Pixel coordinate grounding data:
⟨
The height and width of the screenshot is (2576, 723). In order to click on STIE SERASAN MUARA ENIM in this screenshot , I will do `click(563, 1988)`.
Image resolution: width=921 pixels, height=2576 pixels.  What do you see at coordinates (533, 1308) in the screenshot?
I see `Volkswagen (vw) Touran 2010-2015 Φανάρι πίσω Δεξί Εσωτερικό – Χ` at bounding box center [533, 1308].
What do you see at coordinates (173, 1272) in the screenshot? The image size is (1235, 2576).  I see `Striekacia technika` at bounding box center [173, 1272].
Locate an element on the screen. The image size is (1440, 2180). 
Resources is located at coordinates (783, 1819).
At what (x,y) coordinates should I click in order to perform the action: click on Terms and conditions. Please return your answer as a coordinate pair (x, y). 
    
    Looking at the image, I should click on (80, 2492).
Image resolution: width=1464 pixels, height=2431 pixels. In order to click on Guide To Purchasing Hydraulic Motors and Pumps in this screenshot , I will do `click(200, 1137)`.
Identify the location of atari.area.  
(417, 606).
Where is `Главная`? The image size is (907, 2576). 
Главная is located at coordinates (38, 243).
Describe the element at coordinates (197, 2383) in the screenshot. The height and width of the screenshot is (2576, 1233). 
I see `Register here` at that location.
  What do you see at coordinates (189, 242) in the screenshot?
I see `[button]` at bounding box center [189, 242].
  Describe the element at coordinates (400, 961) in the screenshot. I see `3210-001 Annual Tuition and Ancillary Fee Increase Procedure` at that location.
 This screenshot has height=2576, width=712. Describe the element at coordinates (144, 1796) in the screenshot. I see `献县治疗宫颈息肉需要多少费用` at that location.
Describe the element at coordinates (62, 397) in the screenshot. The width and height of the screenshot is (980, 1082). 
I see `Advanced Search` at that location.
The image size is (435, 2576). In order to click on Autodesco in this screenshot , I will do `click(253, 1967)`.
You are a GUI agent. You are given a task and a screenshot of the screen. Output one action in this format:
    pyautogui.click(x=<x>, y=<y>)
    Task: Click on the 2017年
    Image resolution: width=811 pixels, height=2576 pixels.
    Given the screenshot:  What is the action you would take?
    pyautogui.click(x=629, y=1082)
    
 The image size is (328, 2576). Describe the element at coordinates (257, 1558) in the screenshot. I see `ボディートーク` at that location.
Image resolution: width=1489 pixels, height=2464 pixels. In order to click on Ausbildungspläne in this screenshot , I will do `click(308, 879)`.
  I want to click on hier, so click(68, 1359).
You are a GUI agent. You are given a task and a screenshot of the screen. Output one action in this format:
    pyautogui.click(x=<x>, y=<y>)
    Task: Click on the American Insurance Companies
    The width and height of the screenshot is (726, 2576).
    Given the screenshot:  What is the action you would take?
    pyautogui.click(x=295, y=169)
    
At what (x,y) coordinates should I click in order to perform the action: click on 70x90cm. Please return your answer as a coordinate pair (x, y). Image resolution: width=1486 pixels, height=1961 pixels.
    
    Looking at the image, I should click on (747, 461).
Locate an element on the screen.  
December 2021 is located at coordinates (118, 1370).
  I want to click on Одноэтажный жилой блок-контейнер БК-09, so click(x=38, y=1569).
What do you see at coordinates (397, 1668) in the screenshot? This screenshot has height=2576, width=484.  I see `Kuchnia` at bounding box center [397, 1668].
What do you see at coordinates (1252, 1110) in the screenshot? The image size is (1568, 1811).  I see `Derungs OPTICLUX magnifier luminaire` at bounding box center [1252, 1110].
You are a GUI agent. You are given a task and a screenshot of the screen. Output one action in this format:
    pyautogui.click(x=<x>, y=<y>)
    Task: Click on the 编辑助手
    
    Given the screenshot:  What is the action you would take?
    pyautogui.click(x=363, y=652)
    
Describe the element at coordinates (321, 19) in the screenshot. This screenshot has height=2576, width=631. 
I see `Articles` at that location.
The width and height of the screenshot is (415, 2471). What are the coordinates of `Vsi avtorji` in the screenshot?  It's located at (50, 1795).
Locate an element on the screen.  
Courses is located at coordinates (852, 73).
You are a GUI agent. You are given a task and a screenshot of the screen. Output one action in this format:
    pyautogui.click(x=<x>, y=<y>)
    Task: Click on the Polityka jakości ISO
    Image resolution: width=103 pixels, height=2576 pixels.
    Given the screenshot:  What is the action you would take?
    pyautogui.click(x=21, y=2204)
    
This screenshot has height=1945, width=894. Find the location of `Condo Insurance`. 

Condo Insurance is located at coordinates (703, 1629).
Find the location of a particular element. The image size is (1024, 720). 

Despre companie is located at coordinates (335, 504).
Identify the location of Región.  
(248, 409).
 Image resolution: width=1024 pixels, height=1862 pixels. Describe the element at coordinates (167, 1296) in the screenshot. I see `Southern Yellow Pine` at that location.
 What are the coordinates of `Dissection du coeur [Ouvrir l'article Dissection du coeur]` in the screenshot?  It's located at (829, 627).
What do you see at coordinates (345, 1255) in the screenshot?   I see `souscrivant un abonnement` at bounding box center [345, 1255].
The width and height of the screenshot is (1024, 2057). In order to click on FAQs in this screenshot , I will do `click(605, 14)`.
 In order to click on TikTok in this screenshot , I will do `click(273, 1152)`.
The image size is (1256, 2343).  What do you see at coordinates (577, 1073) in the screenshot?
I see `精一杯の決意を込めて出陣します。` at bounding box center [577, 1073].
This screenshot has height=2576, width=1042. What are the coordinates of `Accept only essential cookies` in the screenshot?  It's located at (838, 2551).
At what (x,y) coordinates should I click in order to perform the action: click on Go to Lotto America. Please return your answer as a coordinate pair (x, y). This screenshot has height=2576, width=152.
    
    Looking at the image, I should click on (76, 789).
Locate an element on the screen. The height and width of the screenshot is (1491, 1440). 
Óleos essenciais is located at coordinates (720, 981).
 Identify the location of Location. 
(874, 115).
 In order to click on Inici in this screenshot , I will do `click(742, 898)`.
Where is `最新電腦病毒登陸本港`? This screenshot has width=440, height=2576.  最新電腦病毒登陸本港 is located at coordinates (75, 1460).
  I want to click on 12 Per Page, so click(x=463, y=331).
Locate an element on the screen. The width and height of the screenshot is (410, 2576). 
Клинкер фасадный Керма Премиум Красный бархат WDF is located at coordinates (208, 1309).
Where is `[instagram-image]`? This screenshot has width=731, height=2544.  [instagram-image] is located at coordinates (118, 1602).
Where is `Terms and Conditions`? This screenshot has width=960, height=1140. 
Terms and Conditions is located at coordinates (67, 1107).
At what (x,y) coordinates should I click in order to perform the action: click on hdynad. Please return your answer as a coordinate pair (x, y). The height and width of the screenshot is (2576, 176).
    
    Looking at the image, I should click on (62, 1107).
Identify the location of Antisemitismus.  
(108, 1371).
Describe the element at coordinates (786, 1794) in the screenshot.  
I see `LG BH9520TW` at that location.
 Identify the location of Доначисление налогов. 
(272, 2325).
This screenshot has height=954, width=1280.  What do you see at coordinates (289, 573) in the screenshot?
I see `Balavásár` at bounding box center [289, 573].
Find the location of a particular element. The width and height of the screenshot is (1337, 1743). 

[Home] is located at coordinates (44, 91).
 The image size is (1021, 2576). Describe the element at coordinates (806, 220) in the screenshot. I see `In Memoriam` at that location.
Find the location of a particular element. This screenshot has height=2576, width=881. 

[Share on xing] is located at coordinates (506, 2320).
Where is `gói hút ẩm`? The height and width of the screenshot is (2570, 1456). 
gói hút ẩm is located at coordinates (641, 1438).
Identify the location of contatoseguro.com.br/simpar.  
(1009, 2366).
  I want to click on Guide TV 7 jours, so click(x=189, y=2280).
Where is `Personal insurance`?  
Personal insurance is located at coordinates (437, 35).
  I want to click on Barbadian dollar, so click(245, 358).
⟩
__Your assignment__: Give back the complete data exactly as supplied.

__Response area__:
The height and width of the screenshot is (2576, 723). In order to click on STIE SERASAN MUARA ENIM in this screenshot , I will do `click(563, 1988)`.
Image resolution: width=921 pixels, height=2576 pixels.  What do you see at coordinates (533, 1308) in the screenshot?
I see `Volkswagen (vw) Touran 2010-2015 Φανάρι πίσω Δεξί Εσωτερικό – Χ` at bounding box center [533, 1308].
What do you see at coordinates (173, 1272) in the screenshot? The image size is (1235, 2576).  I see `Striekacia technika` at bounding box center [173, 1272].
Locate an element on the screen. The image size is (1440, 2180). 
Resources is located at coordinates (783, 1819).
At what (x,y) coordinates should I click in order to perform the action: click on Terms and conditions. Please return your answer as a coordinate pair (x, y). 
    
    Looking at the image, I should click on (80, 2492).
Image resolution: width=1464 pixels, height=2431 pixels. In order to click on Guide To Purchasing Hydraulic Motors and Pumps in this screenshot , I will do `click(200, 1137)`.
Identify the location of atari.area.  
(417, 606).
Where is `Главная`? The image size is (907, 2576). 
Главная is located at coordinates (38, 243).
Describe the element at coordinates (197, 2383) in the screenshot. The height and width of the screenshot is (2576, 1233). 
I see `Register here` at that location.
  What do you see at coordinates (189, 242) in the screenshot?
I see `[button]` at bounding box center [189, 242].
  Describe the element at coordinates (400, 961) in the screenshot. I see `3210-001 Annual Tuition and Ancillary Fee Increase Procedure` at that location.
 This screenshot has height=2576, width=712. Describe the element at coordinates (144, 1796) in the screenshot. I see `献县治疗宫颈息肉需要多少费用` at that location.
Describe the element at coordinates (62, 397) in the screenshot. The width and height of the screenshot is (980, 1082). 
I see `Advanced Search` at that location.
The image size is (435, 2576). In order to click on Autodesco in this screenshot , I will do `click(253, 1967)`.
You are a GUI agent. You are given a task and a screenshot of the screen. Output one action in this format:
    pyautogui.click(x=<x>, y=<y>)
    Task: Click on the 2017年
    Image resolution: width=811 pixels, height=2576 pixels.
    Given the screenshot:  What is the action you would take?
    pyautogui.click(x=629, y=1082)
    
 The image size is (328, 2576). Describe the element at coordinates (257, 1558) in the screenshot. I see `ボディートーク` at that location.
Image resolution: width=1489 pixels, height=2464 pixels. In order to click on Ausbildungspläne in this screenshot , I will do `click(308, 879)`.
  I want to click on hier, so click(68, 1359).
You are a GUI agent. You are given a task and a screenshot of the screen. Output one action in this format:
    pyautogui.click(x=<x>, y=<y>)
    Task: Click on the American Insurance Companies
    The width and height of the screenshot is (726, 2576).
    Given the screenshot:  What is the action you would take?
    pyautogui.click(x=295, y=169)
    
At what (x,y) coordinates should I click in order to perform the action: click on 70x90cm. Please return your answer as a coordinate pair (x, y). Image resolution: width=1486 pixels, height=1961 pixels.
    
    Looking at the image, I should click on (747, 461).
Locate an element on the screen.  
December 2021 is located at coordinates (118, 1370).
  I want to click on Одноэтажный жилой блок-контейнер БК-09, so click(x=38, y=1569).
What do you see at coordinates (397, 1668) in the screenshot? This screenshot has height=2576, width=484.  I see `Kuchnia` at bounding box center [397, 1668].
What do you see at coordinates (1252, 1110) in the screenshot? The image size is (1568, 1811).  I see `Derungs OPTICLUX magnifier luminaire` at bounding box center [1252, 1110].
You are a GUI agent. You are given a task and a screenshot of the screen. Output one action in this format:
    pyautogui.click(x=<x>, y=<y>)
    Task: Click on the 编辑助手
    
    Given the screenshot:  What is the action you would take?
    pyautogui.click(x=363, y=652)
    
Describe the element at coordinates (321, 19) in the screenshot. This screenshot has height=2576, width=631. 
I see `Articles` at that location.
The width and height of the screenshot is (415, 2471). What are the coordinates of `Vsi avtorji` in the screenshot?  It's located at (50, 1795).
Locate an element on the screen.  
Courses is located at coordinates (852, 73).
You are a GUI agent. You are given a task and a screenshot of the screen. Output one action in this format:
    pyautogui.click(x=<x>, y=<y>)
    Task: Click on the Polityka jakości ISO
    Image resolution: width=103 pixels, height=2576 pixels.
    Given the screenshot:  What is the action you would take?
    pyautogui.click(x=21, y=2204)
    
This screenshot has height=1945, width=894. Find the location of `Condo Insurance`. 

Condo Insurance is located at coordinates (703, 1629).
Find the location of a particular element. The image size is (1024, 720). 

Despre companie is located at coordinates (335, 504).
Identify the location of Región.  
(248, 409).
 Image resolution: width=1024 pixels, height=1862 pixels. Describe the element at coordinates (167, 1296) in the screenshot. I see `Southern Yellow Pine` at that location.
 What are the coordinates of `Dissection du coeur [Ouvrir l'article Dissection du coeur]` in the screenshot?  It's located at (829, 627).
What do you see at coordinates (345, 1255) in the screenshot?   I see `souscrivant un abonnement` at bounding box center [345, 1255].
The width and height of the screenshot is (1024, 2057). In order to click on FAQs in this screenshot , I will do `click(605, 14)`.
 In order to click on TikTok in this screenshot , I will do `click(273, 1152)`.
The image size is (1256, 2343).  What do you see at coordinates (577, 1073) in the screenshot?
I see `精一杯の決意を込めて出陣します。` at bounding box center [577, 1073].
This screenshot has height=2576, width=1042. What are the coordinates of `Accept only essential cookies` in the screenshot?  It's located at (838, 2551).
At what (x,y) coordinates should I click in order to perform the action: click on Go to Lotto America. Please return your answer as a coordinate pair (x, y). This screenshot has height=2576, width=152.
    
    Looking at the image, I should click on (76, 789).
Locate an element on the screen. The height and width of the screenshot is (1491, 1440). 
Óleos essenciais is located at coordinates (720, 981).
 Identify the location of Location. 
(874, 115).
 In order to click on Inici in this screenshot , I will do `click(742, 898)`.
Where is `最新電腦病毒登陸本港`? This screenshot has width=440, height=2576.  最新電腦病毒登陸本港 is located at coordinates (75, 1460).
  I want to click on 12 Per Page, so click(x=463, y=331).
Locate an element on the screen. The width and height of the screenshot is (410, 2576). 
Клинкер фасадный Керма Премиум Красный бархат WDF is located at coordinates (208, 1309).
Where is `[instagram-image]`? This screenshot has width=731, height=2544.  [instagram-image] is located at coordinates (118, 1602).
Where is `Terms and Conditions`? This screenshot has width=960, height=1140. 
Terms and Conditions is located at coordinates (67, 1107).
At what (x,y) coordinates should I click in order to perform the action: click on hdynad. Please return your answer as a coordinate pair (x, y). The height and width of the screenshot is (2576, 176).
    
    Looking at the image, I should click on (62, 1107).
Identify the location of Antisemitismus.  
(108, 1371).
Describe the element at coordinates (786, 1794) in the screenshot.  
I see `LG BH9520TW` at that location.
 Identify the location of Доначисление налогов. 
(272, 2325).
This screenshot has height=954, width=1280.  What do you see at coordinates (289, 573) in the screenshot?
I see `Balavásár` at bounding box center [289, 573].
Find the location of a particular element. The width and height of the screenshot is (1337, 1743). 

[Home] is located at coordinates (44, 91).
 The image size is (1021, 2576). Describe the element at coordinates (806, 220) in the screenshot. I see `In Memoriam` at that location.
Find the location of a particular element. This screenshot has height=2576, width=881. 

[Share on xing] is located at coordinates (506, 2320).
Where is `gói hút ẩm`? The height and width of the screenshot is (2570, 1456). 
gói hút ẩm is located at coordinates (641, 1438).
Identify the location of contatoseguro.com.br/simpar.  
(1009, 2366).
  I want to click on Guide TV 7 jours, so click(x=189, y=2280).
Where is `Personal insurance`?  
Personal insurance is located at coordinates (437, 35).
  I want to click on Barbadian dollar, so click(245, 358).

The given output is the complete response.